Drunken Angel is available on DVD with a good print and good English subtitles. For more information, see the DVD guide.
Next month, we will be looking at Anton Chekhov’s play A Marriage Proposal, which Kurosawa directed for the stage after Drunken Angel. The play, an English translation of which is freely available from Project Gutenberg, can also serve as a spring board for a wider discussion of Kurosawa’s Russian and Soviet influences. As the play is quite short, you are invited to pick something Russian that may also have influenced Kurosawa, and explore it for the benefit of the rest of us.
For more information about our Akira Kurosawa Film Club, including the full schedule, see the film club page.

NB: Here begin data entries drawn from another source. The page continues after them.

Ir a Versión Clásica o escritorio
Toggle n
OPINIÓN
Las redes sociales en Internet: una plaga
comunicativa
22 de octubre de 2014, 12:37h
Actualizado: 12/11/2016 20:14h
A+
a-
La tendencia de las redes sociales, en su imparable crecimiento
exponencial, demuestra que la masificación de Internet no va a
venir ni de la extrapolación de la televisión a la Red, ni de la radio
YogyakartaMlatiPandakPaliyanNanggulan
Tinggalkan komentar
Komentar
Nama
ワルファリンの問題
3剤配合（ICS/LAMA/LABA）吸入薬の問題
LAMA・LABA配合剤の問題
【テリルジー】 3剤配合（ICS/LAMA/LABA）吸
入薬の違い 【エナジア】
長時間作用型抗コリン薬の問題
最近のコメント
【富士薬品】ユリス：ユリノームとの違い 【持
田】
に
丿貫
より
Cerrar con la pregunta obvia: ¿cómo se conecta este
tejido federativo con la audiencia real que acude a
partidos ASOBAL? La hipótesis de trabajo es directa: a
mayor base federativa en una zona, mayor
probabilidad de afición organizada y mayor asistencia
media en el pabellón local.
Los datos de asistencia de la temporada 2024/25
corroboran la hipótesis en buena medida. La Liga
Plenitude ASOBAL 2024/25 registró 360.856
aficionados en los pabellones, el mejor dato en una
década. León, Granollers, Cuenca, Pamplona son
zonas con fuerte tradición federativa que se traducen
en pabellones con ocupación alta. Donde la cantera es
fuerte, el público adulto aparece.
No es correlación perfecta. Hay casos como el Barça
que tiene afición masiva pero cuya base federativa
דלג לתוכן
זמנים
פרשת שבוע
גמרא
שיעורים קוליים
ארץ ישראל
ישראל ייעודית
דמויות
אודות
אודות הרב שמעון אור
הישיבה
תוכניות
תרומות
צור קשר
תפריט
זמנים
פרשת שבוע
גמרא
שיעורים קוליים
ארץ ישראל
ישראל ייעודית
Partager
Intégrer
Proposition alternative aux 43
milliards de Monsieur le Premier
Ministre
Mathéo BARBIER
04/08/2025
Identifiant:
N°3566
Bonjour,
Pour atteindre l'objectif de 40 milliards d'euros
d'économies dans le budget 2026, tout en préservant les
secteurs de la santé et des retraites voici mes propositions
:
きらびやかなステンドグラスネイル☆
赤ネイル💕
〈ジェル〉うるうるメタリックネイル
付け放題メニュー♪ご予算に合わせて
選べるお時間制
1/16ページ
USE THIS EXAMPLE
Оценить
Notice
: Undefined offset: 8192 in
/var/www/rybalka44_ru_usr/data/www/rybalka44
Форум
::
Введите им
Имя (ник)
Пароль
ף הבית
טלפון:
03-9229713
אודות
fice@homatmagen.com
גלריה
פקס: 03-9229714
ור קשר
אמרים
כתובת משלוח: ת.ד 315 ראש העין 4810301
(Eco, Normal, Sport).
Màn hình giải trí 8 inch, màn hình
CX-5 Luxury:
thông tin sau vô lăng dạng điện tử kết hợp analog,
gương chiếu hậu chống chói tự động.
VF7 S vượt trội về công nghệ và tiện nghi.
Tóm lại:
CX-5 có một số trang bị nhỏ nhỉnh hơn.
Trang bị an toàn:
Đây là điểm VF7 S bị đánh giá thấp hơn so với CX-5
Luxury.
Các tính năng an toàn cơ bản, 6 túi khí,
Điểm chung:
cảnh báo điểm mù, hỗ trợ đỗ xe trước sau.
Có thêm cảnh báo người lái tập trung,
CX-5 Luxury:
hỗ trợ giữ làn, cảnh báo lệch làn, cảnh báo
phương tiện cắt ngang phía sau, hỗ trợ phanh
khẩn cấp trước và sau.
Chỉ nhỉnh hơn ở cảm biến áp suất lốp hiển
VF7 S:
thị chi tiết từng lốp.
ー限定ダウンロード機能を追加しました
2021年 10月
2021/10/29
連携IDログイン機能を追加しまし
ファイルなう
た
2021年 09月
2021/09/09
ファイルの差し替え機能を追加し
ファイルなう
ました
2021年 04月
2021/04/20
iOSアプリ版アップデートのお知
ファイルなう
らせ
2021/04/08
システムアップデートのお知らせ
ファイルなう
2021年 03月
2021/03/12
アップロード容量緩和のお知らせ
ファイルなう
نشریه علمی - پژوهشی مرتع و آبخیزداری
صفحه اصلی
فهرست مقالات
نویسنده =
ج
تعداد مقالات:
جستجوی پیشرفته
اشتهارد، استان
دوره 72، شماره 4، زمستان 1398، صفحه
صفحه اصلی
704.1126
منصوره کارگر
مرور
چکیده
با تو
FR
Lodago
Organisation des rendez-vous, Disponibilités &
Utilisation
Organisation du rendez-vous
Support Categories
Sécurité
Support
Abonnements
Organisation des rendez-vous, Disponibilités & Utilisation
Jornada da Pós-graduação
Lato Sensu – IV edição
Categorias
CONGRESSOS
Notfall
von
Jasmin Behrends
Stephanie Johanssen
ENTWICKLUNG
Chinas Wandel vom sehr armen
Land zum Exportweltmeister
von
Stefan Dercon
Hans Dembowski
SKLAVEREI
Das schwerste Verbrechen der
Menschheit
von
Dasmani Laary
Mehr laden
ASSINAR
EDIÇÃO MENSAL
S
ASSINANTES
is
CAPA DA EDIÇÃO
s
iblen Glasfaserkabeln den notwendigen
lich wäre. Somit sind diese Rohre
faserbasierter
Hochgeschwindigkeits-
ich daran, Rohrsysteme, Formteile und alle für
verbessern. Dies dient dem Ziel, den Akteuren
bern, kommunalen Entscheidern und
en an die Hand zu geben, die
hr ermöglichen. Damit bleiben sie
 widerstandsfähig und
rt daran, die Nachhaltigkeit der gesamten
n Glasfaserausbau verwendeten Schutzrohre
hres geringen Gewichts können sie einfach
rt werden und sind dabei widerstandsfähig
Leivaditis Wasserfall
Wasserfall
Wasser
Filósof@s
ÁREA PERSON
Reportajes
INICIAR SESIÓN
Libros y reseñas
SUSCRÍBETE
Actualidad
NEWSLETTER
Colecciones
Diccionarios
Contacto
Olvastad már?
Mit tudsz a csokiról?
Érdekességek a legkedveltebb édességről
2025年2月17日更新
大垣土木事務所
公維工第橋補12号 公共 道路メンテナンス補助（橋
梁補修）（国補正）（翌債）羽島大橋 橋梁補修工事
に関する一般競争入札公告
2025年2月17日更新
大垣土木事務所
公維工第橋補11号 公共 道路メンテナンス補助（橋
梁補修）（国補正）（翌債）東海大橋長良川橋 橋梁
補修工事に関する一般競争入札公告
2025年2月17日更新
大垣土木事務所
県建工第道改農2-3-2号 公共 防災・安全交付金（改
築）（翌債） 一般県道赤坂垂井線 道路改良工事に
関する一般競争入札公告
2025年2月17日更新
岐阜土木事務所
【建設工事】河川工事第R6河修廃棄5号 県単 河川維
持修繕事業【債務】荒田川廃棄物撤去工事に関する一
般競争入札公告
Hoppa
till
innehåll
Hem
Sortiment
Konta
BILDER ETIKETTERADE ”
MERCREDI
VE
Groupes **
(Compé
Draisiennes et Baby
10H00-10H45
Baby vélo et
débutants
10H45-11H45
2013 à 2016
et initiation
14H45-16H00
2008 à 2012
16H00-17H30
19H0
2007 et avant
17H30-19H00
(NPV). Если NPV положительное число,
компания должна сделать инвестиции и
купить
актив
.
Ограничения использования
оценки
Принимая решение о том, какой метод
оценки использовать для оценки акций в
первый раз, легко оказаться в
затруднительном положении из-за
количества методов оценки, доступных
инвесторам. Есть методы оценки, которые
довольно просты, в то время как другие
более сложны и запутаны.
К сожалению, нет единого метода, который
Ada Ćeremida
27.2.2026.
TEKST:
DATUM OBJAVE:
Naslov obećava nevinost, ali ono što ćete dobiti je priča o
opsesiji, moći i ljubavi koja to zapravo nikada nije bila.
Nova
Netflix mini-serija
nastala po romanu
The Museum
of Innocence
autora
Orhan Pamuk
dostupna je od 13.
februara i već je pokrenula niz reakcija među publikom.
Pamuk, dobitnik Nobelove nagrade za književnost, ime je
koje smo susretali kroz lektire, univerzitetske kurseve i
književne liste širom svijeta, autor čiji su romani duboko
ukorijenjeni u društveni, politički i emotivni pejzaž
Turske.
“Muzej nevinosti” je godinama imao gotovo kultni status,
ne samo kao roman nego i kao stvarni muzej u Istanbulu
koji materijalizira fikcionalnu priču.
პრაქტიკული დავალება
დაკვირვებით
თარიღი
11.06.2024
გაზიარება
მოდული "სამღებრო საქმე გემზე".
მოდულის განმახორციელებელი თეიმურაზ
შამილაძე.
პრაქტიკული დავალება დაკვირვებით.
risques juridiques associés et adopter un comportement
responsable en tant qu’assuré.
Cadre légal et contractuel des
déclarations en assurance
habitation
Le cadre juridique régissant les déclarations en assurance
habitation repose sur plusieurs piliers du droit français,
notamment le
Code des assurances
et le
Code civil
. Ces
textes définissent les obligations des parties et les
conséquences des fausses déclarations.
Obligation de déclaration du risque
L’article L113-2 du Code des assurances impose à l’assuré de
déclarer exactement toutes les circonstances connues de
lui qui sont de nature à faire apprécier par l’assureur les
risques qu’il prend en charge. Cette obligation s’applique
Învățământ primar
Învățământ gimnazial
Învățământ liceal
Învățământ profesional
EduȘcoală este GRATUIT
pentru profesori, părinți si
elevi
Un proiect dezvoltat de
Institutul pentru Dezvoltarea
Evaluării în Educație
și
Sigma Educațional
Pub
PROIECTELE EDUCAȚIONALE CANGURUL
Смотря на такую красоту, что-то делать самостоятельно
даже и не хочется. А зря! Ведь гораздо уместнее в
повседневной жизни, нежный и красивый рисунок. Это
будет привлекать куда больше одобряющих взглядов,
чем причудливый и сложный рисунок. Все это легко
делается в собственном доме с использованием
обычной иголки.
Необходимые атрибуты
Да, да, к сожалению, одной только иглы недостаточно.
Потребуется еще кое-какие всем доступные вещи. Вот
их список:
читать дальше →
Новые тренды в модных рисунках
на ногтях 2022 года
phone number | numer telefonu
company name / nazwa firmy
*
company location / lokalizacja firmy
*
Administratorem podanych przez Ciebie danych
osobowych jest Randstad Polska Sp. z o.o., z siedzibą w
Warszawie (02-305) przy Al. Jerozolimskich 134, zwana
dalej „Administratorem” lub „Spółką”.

Thanks for the intro, Vili! I haven’t rewatched Drunken Angel yet for this month’s film club, but I remember liking it better than the somewhat thematically and stylistically similar Stray Dog, though not by much, and being more impressed with Shimura’s Sanada than Mifune’s Matsunaga, though Mifune certainly cuts a dashing figure. Despite his alcoholism, Sanada stood for something worthwhile, whereas Matsunaga is someone lacking self-knowledge who lives far more dangerously than he realizes.
I guess that puts me at odds with Yoshimoto and in agreement with Prince on this one.